Data items

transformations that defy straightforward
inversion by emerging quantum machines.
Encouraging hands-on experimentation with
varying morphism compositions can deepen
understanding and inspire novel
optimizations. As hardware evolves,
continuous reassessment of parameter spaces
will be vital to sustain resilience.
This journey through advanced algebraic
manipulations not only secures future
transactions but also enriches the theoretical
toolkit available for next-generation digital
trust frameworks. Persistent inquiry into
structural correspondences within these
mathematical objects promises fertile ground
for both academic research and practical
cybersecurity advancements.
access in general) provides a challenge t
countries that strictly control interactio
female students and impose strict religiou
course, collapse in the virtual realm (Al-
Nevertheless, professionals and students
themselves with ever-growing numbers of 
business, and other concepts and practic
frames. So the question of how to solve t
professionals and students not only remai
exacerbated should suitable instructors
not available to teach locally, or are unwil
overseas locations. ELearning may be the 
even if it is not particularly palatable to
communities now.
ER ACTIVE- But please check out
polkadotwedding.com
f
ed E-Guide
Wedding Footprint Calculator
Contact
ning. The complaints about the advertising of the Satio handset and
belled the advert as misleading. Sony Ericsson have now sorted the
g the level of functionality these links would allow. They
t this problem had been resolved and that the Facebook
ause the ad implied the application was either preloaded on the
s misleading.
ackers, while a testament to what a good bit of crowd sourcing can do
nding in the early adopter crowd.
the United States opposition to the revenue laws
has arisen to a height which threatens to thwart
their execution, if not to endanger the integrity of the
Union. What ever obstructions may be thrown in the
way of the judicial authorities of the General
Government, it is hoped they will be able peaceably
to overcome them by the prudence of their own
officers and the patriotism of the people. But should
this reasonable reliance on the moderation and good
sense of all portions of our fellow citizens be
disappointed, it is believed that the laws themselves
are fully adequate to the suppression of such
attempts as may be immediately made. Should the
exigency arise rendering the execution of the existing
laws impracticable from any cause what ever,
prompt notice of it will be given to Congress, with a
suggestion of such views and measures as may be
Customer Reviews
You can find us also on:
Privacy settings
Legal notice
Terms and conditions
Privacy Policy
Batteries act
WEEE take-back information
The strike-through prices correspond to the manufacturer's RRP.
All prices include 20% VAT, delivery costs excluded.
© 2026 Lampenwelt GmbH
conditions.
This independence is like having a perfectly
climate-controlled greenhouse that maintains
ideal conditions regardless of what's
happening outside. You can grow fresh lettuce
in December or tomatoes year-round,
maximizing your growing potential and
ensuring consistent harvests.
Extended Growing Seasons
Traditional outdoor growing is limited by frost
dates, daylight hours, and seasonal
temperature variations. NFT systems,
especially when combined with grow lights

_Task to complete_
Where a line of the entries contains "their", report that line.

_The completed task_
their execution, if not to endanger the integrity of the
to overcome them by the prudence of their own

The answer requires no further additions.